Николя почувствовал, как на его плечи обрушился тяжкий груз.

— Она никогда не рассказывала мне об этой стороне своей жизни!

— Я приказал ей молчать, а она, разумеется, была заинтересована в точном выполнении моих приказов. К чести вашей, должен признать, что даже в постели, где столько мужчин стремятся освободиться от гнета своих секретов, вы не разгласили ни одного, хотя знаете их достаточно. А ваша дама…

Сартин рассмеялся.

— …ваша дама получила инструкции — простите меня, дорогой Николя — постоянно вас расспрашивать. Вы не поддались ни разу.
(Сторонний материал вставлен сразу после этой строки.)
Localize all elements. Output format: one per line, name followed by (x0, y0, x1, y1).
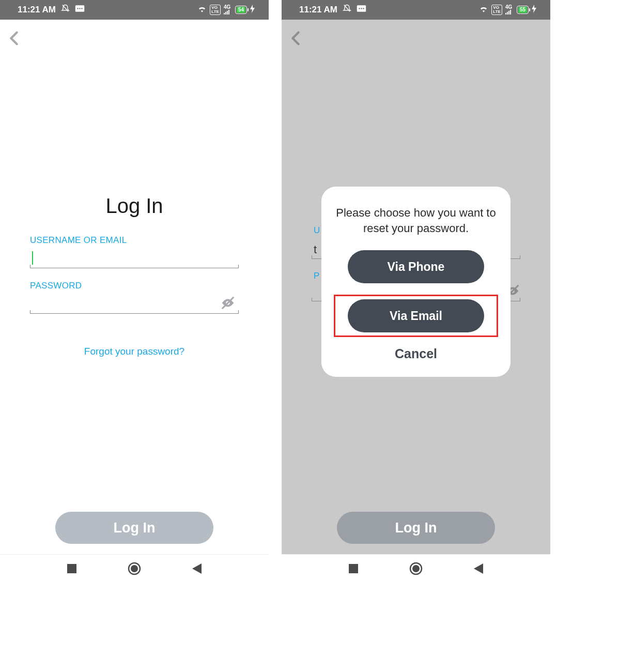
password-label: PASSWORD (30, 281, 239, 291)
svg-point-16 (359, 8, 360, 9)
login-button[interactable]: Log In (55, 512, 213, 544)
svg-point-2 (77, 8, 78, 9)
svg-marker-13 (192, 563, 202, 574)
message-icon (75, 5, 85, 15)
via-phone-button[interactable]: Via Phone (348, 250, 484, 283)
login-screen: Log In USERNAME OR EMAIL PASSWORD Forgot… (0, 20, 269, 554)
eye-slash-icon[interactable] (220, 295, 236, 313)
network-icon: 4G (224, 5, 232, 15)
svg-rect-8 (228, 10, 229, 14)
username-input[interactable] (33, 250, 239, 266)
phone-left-login: 11:21 AM VOLTE 4G 54 (0, 0, 269, 584)
login-screen-dimmed: U t P Log In Please choose how you want … (282, 20, 550, 554)
reset-password-modal: Please choose how you want to reset your… (321, 187, 511, 377)
message-icon (357, 5, 366, 15)
username-input-wrap[interactable] (30, 248, 239, 268)
svg-rect-10 (67, 564, 76, 573)
wifi-icon (479, 5, 488, 15)
battery-icon: 55 (517, 6, 529, 14)
charging-icon (250, 5, 255, 16)
svg-rect-20 (507, 12, 508, 14)
phone-right-reset-modal: 11:21 AM VOLTE 4G 55 (282, 0, 550, 584)
back-nav-icon[interactable] (474, 563, 483, 576)
modal-overlay: Please choose how you want to reset your… (282, 20, 550, 554)
svg-rect-21 (508, 11, 509, 14)
svg-point-3 (79, 8, 80, 9)
android-nav-bar (282, 554, 550, 584)
svg-rect-5 (224, 13, 225, 14)
android-nav-bar (0, 554, 269, 584)
password-field-group: PASSWORD (30, 281, 239, 314)
status-time: 11:21 AM (299, 5, 337, 15)
cancel-button[interactable]: Cancel (332, 346, 500, 361)
svg-rect-24 (349, 564, 358, 573)
password-input[interactable] (30, 295, 239, 311)
svg-rect-6 (225, 12, 226, 14)
home-icon[interactable] (409, 562, 423, 577)
home-icon[interactable] (128, 562, 141, 577)
password-input-wrap[interactable] (30, 293, 239, 314)
svg-rect-22 (510, 10, 511, 14)
modal-prompt: Please choose how you want to reset your… (332, 205, 500, 236)
wifi-icon (197, 5, 207, 15)
battery-icon: 54 (235, 6, 247, 14)
back-nav-icon[interactable] (192, 563, 202, 576)
status-bar: 11:21 AM VOLTE 4G 54 (0, 0, 269, 20)
charging-icon (532, 5, 537, 16)
via-email-highlight: Via Email (334, 295, 498, 337)
status-time: 11:21 AM (18, 5, 56, 15)
svg-point-4 (81, 8, 82, 9)
svg-marker-27 (474, 563, 483, 574)
login-title: Log In (30, 194, 239, 218)
forgot-password-link[interactable]: Forgot your password? (84, 346, 184, 357)
mute-icon (61, 4, 70, 16)
volte-icon: VOLTE (210, 5, 221, 15)
network-icon: 4G (505, 5, 514, 15)
volte-icon: VOLTE (491, 5, 502, 15)
username-label: USERNAME OR EMAIL (30, 235, 239, 246)
svg-point-12 (131, 565, 138, 572)
via-email-button[interactable]: Via Email (348, 299, 484, 332)
username-field-group: USERNAME OR EMAIL (30, 235, 239, 268)
recent-apps-icon[interactable] (67, 564, 76, 575)
svg-point-17 (361, 8, 362, 9)
svg-rect-19 (505, 13, 506, 14)
svg-point-18 (363, 8, 364, 9)
svg-rect-7 (227, 11, 228, 14)
svg-point-26 (412, 565, 420, 572)
recent-apps-icon[interactable] (349, 564, 358, 575)
status-bar: 11:21 AM VOLTE 4G 55 (282, 0, 550, 20)
mute-icon (343, 4, 351, 16)
back-button[interactable] (9, 31, 19, 48)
Для начальника полиции весьма приятно сознавать, что он может положиться на верность своего лучшего сотрудника.

— Но, сударь, — подал голос Бурдо, — если она играла такую роль, у нее вполне могли быть враги; кто-нибудь мог разоблачить ее и пригрозить доносом. Ей могли угрожать.

— Что ж, Бурдо, ваше замечание отмечено печатью здравого смысла. Конечно, она рисковала, как рискуем все мы, но ваше предположение пока нельзя ни подтвердить, ни опровергнуть.
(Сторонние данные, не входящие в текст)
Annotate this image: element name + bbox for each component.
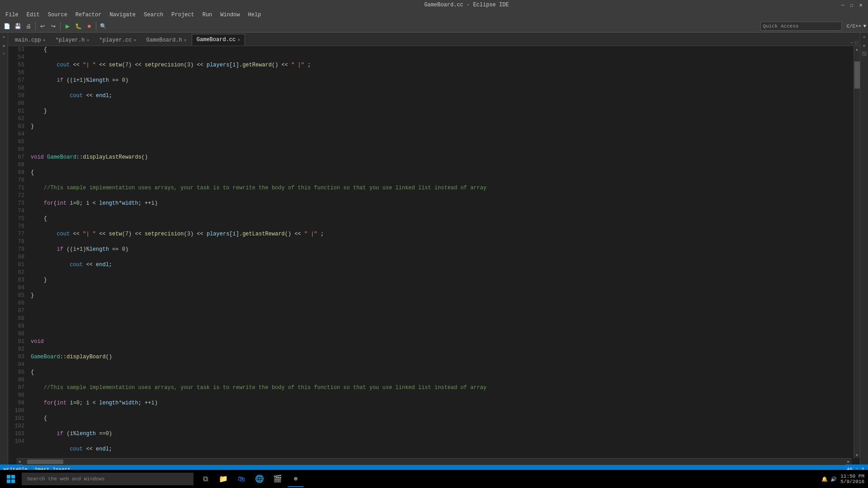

Непостижимо, думал Николя, женщина, которую он любил столь страстно, все время его обманывала, сделала из него игрушку в своих объятиях. Сартин с сочувствием смотрел на него, догадываясь, какое направление приняли его мысли.

— Вы не были частью ее игры, Николя. Она искренне к вам привязалась и надеялась когда-нибудь вырваться из-под нашей опеки. Поэтому она упорно хотела заставить вас жениться на ней. Она полагала, что если она станет появляться при дворе, нам придется отпустить ее. Но правила есть правила, и тут ничего не поделаешь. Чтобы поддерживать порядок и служить королю, мы прибегаем к способам, которые мораль порицает, но цель оправдывает.

— И расплачиваемся за это человеческими жизнями.

— Иногда да. Однако пока ничто не говорит о том, что причиной смерти стала ее работа на нас. Поэтому для блага государства нам необходимо выяснить истинную причину ее гибели.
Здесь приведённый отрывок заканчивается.